*Title:* Variation and Change in Past Tense Negation in AAVE
*Supervisor:* William Labov
This proposed dissertation examines the extension of /ain’t /to past tense contexts where it varies with negative /do-/support (/didn’t/)//in African American Vernacular English (AAVE) (e.g., /Well, he didn’t do much, and I ain’t neither/, Labov et al. 1968). Through a corpus study, I demonstrate an increase in the use of /ain’t /at the expense of /didn’t/ in apparent time, led by adolescents with limited contact with speakers of Mainstream American English (MAE). The corpus study also allows two hypotheses on the origin of the use of /ain’t /in this new environment to be evaluated. The first hypothesis argues that it developed from a phonetic reduction of /didn’t /to [int], which subsequently converged with other instances of /ain’t/. The second proposes that it extended from the use of /ain’t /in present perfect contexts (where it varies with /haven’t/) due to semantic overlap between the present perfect and the simple past.
Another related goal of the proposed dissertation will be to tease apart the relationship between /ain’t, /tense-marking on main verbs following /ain’t /(e.g., /She ain’t want /vs. /She ain’t wanted/), and the tense-aspect meaning of the sentence (simple past vs. present perfect).
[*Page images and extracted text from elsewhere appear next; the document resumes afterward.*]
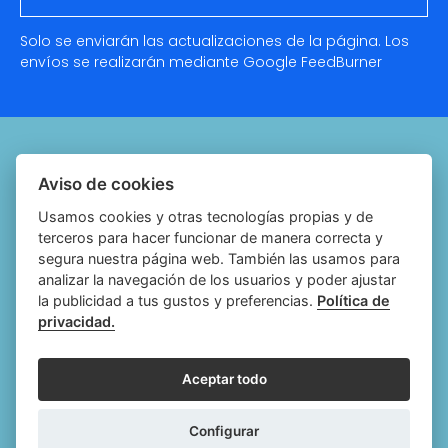
Solo se enviarán las actualizaciones de la página. Los
envíos se realizarán mediante Google
FeedBurner
Quiénes somos
Aviso de cookies
Notariado.org
Usamos cookies y otras tecnologías propias y de
terceros para hacer funcionar de manera correcta y
Política de cookies
segura nuestra página web. También las usamos para
analizar la navegación de los usuarios y poder ajustar
Política de privacidad
la publicidad a tus gustos y preferencias.
Política de
privacidad.
Aviso legal
Configurar cookies
Aceptar todo
Follow
Follow
Follow
Fol
Configurar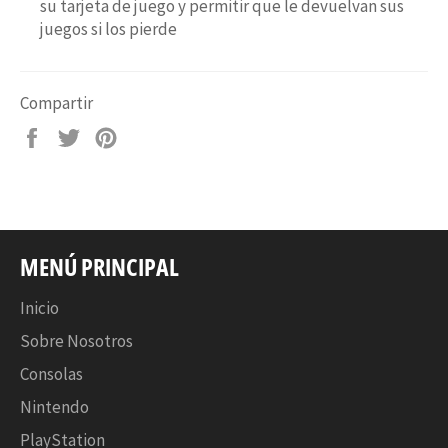
su tarjeta de juego y permitir que le devuelvan sus
juegos si los pierde
Compartir
Compartir
Tuitear
Pinear
en
en
en
Facebook
Twitter
Pinterest
MENÚ PRINCIPAL
Inicio
Sobre Nosotros
Consolas
Nintendo
PlayStation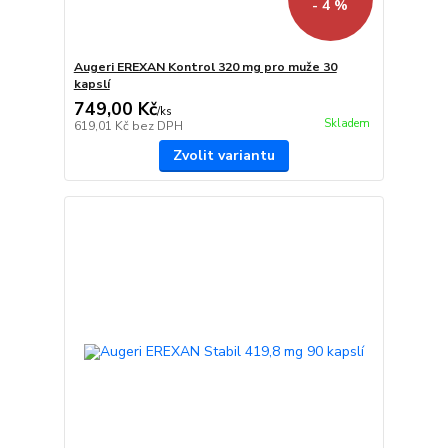
- 4 %
Augeri EREXAN Kontrol 320 mg pro muže 30
kapslí
749,00 Kč
/
ks
Skladem
619,01 Kč
bez DPH
Zvolit variantu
Preliminary corpus results show a significant tendency for main verbs to appear in their base form (/want/) following /ain’t /in sentences with simple past meaning. There is also a significant tendency for main verbs to appear in their preterit form (/wanted/) following /ain’t /in sentences with present perfect meaning. However, variation in main verb tense-marking can be found in both paradigms (i.e., 18.3% preterit forms in sentences with simple past meaning and 16.3% base forms in sentences with present perfect meaning). Thus the proposed dissertation includes an experiment designed to test whether participants use main verb morphology to interpret the tense-aspect meaning of a sentence. Additionally, the development of variation in main verb marking over time will be examined in relation to both hypotheses on the origin of the extension of /ain't /to past tense contexts.